====== Material provided

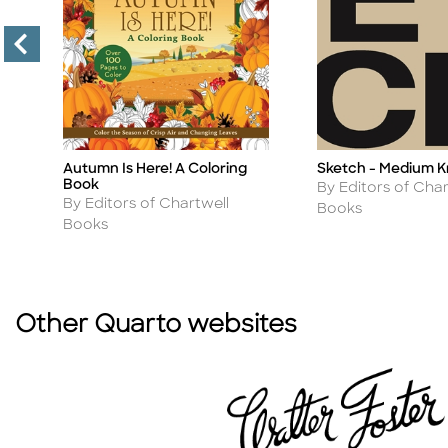
Autumn Is Here! A Coloring
Sketch - Medium K
Title
Title
Book
Author
By Editors of Char
Author
By Editors of Chartwell
Books
Books
Other Quarto websites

============

**Task to complete**
Give back the material above exactly, with each picture removed.

**Answer to this problem**
Autumn Is Here! A Coloring
Sketch - Medium K
Title
Title
Book
Author
By Editors of Char
Author
By Editors of Chartwell
Books
Books
Other Quarto websites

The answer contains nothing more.